Copy out each line in the material below that has the word "sırasında".

* * * * *

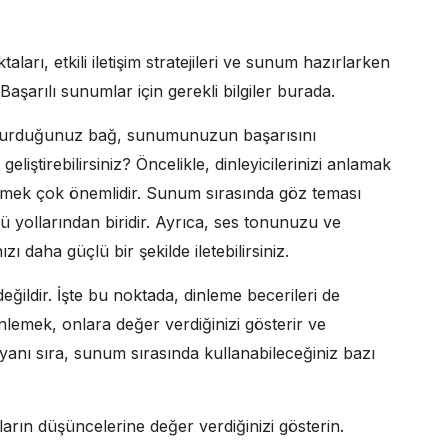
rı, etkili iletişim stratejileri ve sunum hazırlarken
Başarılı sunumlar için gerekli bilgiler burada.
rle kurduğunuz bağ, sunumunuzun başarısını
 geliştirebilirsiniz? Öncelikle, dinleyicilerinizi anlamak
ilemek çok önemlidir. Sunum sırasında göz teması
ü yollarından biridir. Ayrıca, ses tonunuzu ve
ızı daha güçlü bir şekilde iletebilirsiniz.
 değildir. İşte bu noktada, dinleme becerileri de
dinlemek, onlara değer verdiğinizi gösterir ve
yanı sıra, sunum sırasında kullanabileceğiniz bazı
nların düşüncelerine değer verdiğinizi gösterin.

* * * * *

* Task result
ilemek çok önemlidir. Sunum sırasında göz teması
yanı sıra, sunum sırasında kullanabileceğiniz bazı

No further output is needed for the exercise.